Openvas-nasl cannot get the right report

Use this category only if you have build GVM from sources or if you use packages provided by a 3rdparty repository.

Please read About the Greenbone Source Edition (GSE) and About GVM Architecture before posting.

When posting you should provide information about your environment using the following template:

GVM versions

gsad: (‘21.04.0.git’)
gvmd: (‘21.04.0’)
openvas-scanner: (‘21.04.0’, in older GVM versions < 11: ‘openvassd --version’)


Operating system:
Kernel: (‘kali 5.10 2021-04-21’)
Installation method / source: apt install gvm

command gvm-check-setup there is nothing wrong.

for example, my nginx version is 1.16.1 and sshd version is 7.4p1, they should have some Vulnerabilities, but it didn’t be checked out.

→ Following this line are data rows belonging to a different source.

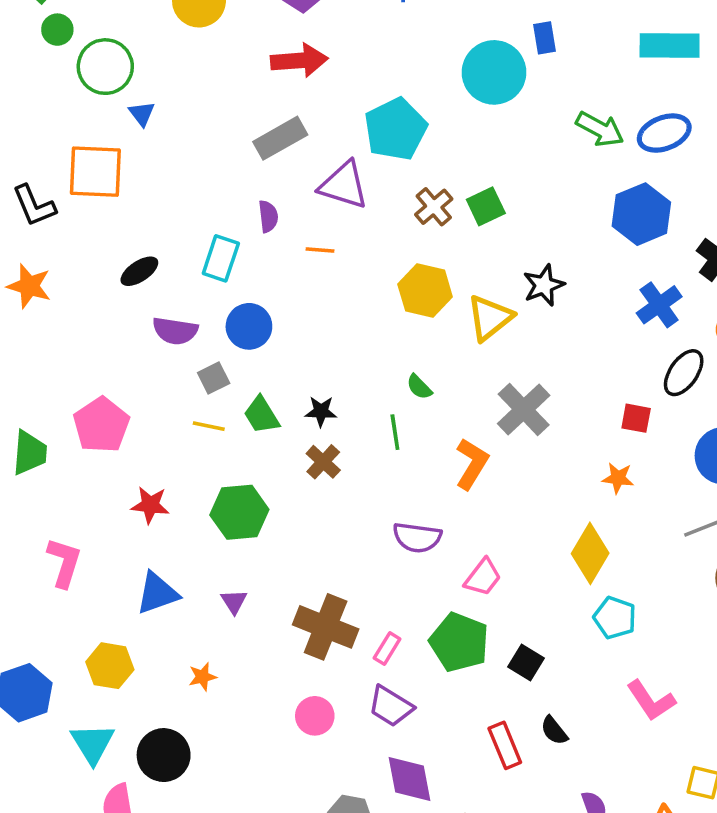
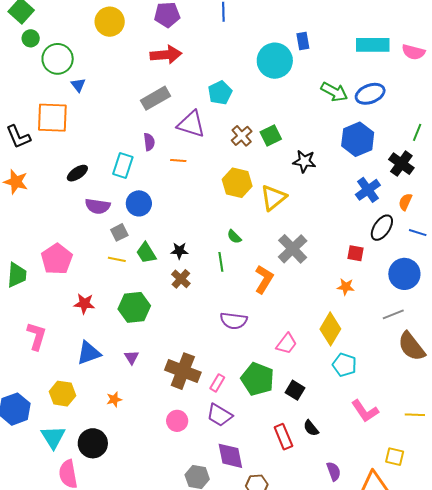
cyan pentagon: (396, 129) -> (220, 93), size x0.7
black star: (544, 285) -> (304, 161), moved, turned 30
pink trapezoid: (483, 577) -> (286, 344), moved

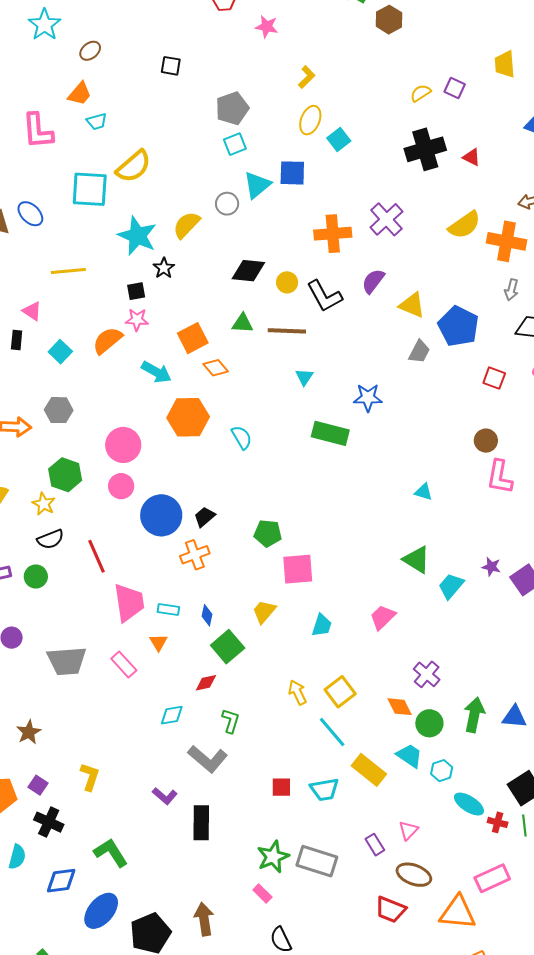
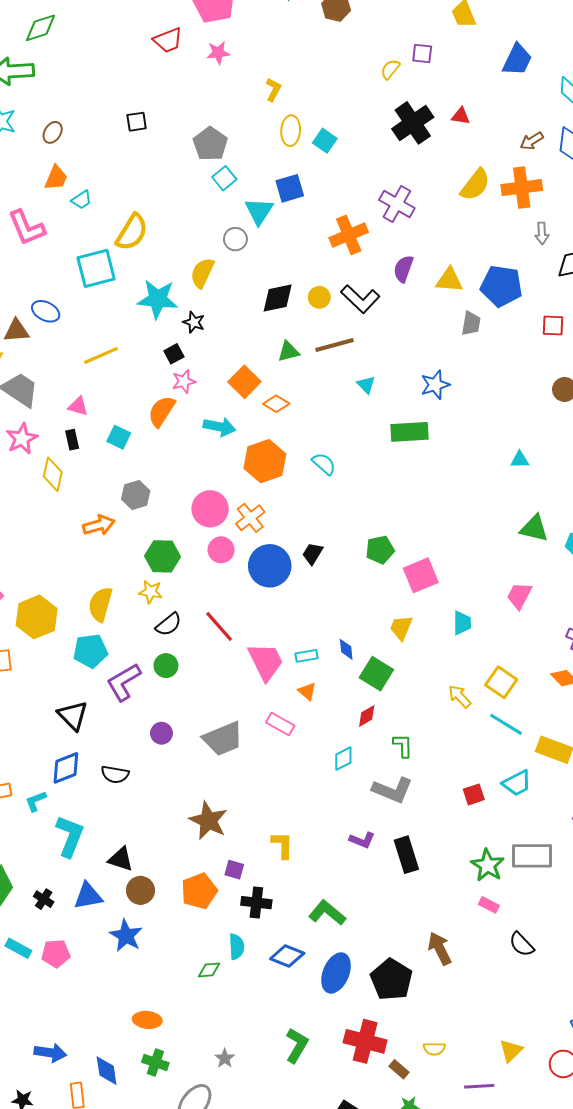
orange cross: (195, 555) -> (250, 518), moved
brown star: (29, 732) -> (208, 821), size x1.5
blue diamond: (61, 881) -> (287, 956), turned 48

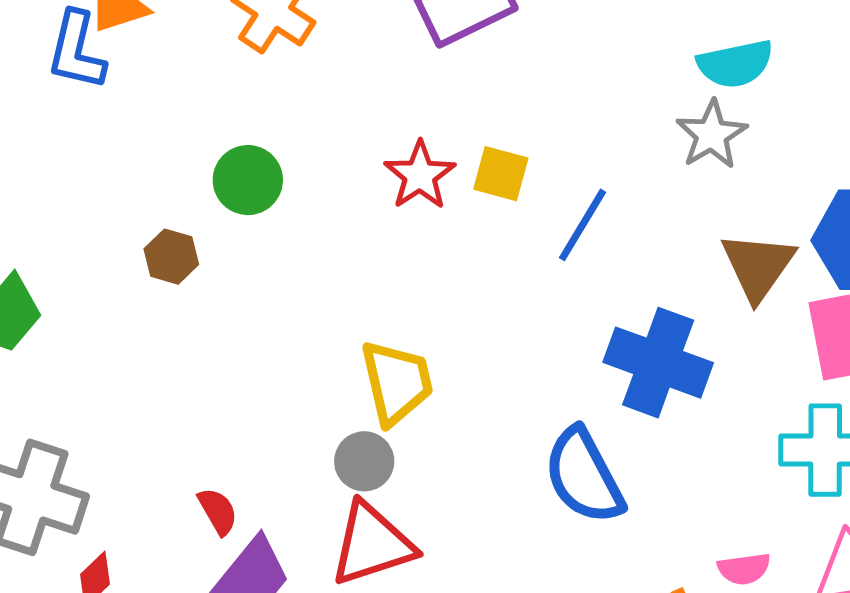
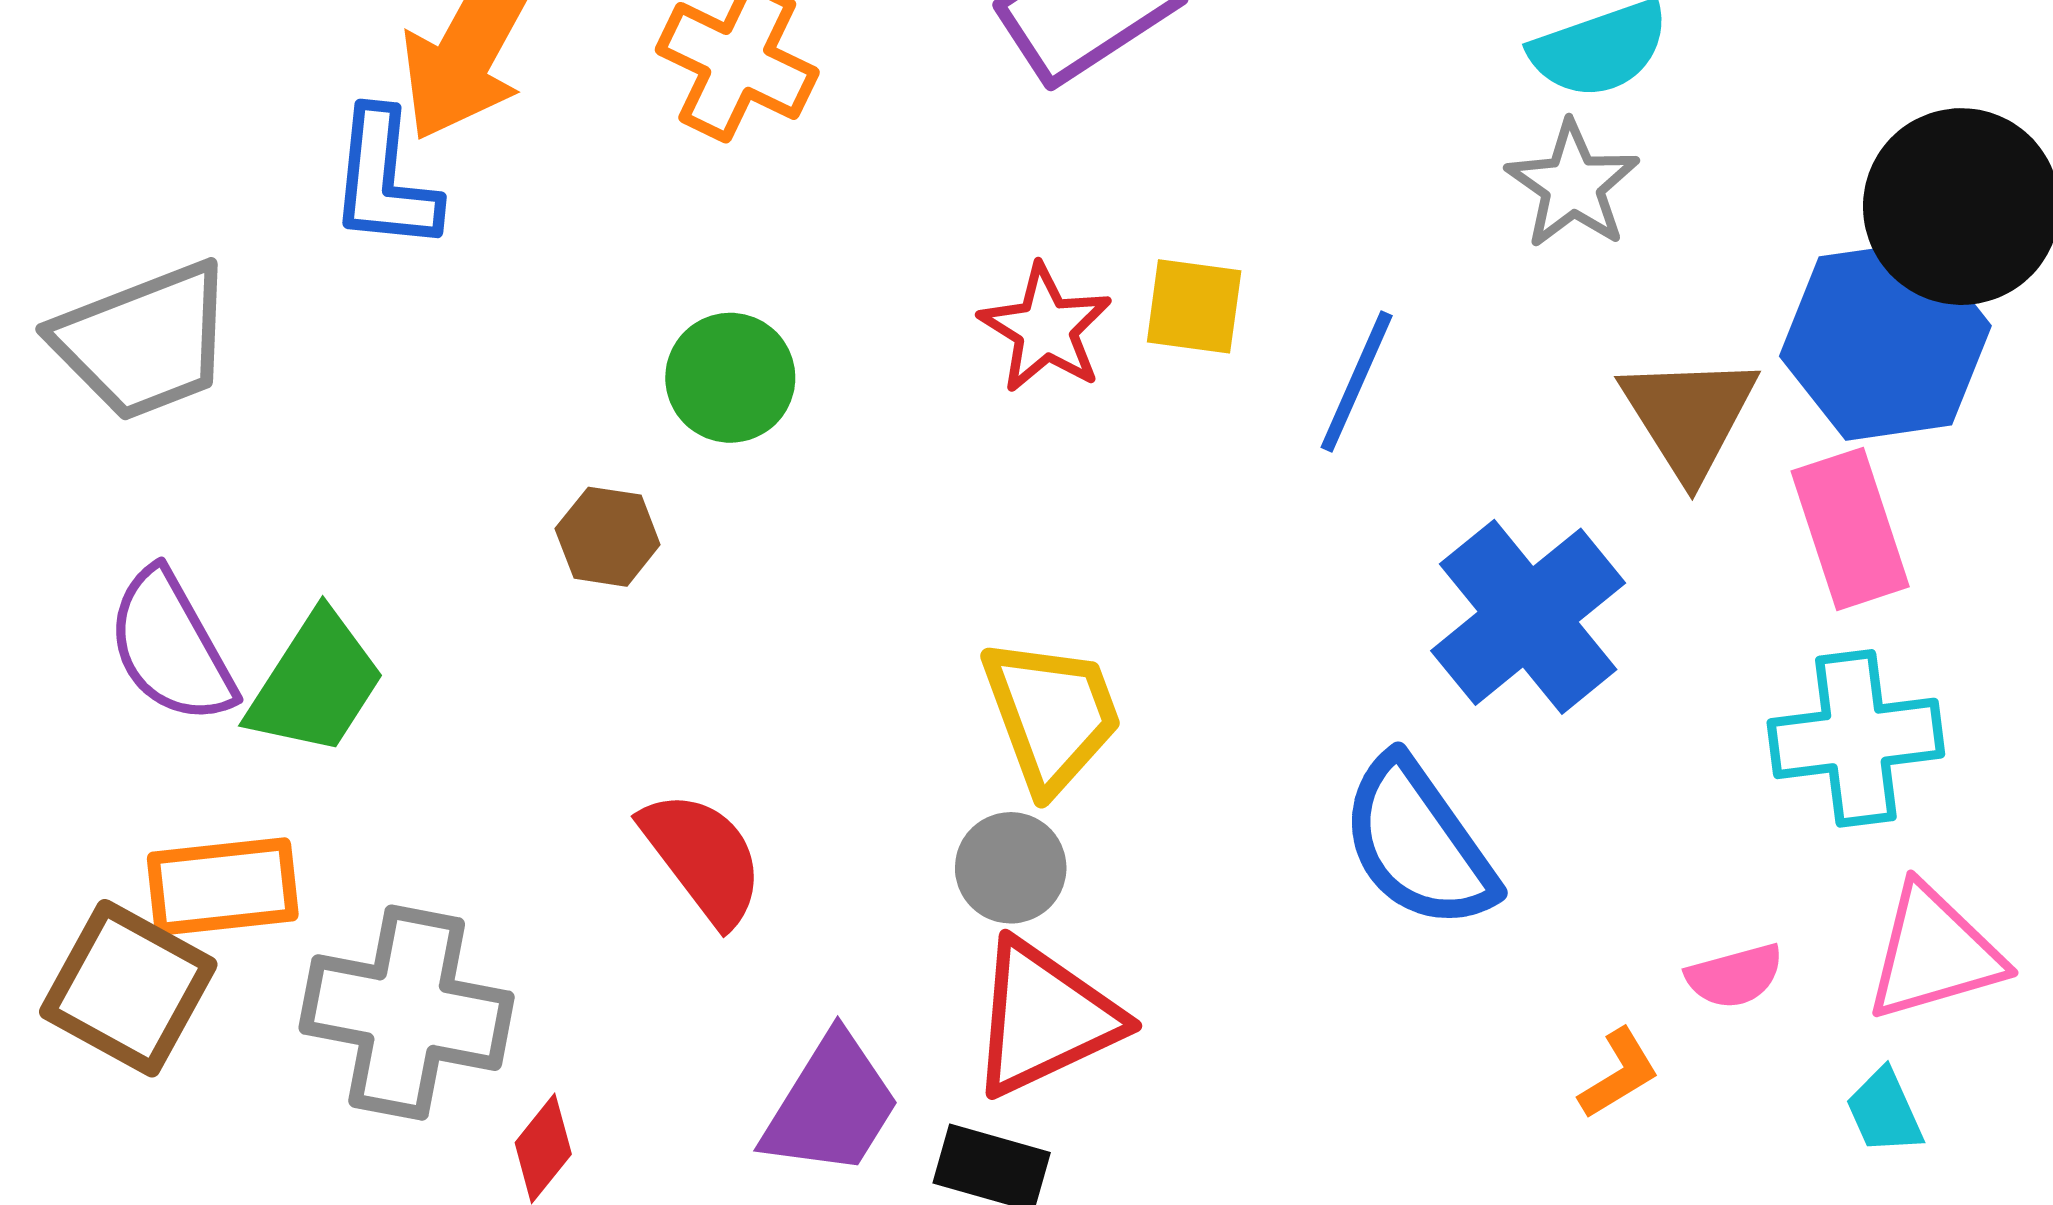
blue cross: (658, 363) -> (1528, 617), turned 38
red semicircle: (218, 511) -> (703, 858), moved, size x1.6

openvas-nasl -X -B -d -i /var/lib/openvas/plugins -t <target> gb_nginx_http_detect.nasl 
# there is nothing report, is there anyting wrong?

Those products are covered by security fixes not raising the version of the product itself (Called “backports” in the Linux world).

Because of this most “Linux” VTs which are checking for a Banner of a software (especially valid for nginx and OpenSSH) have a QoD of remote_banner_unreliable (See Overview on QoD values and types ).

This means vulnerabilities of such VTs are not showing up by default in your reports. To show them you need to update your filter to show results for VTs having a QoD < 70 %.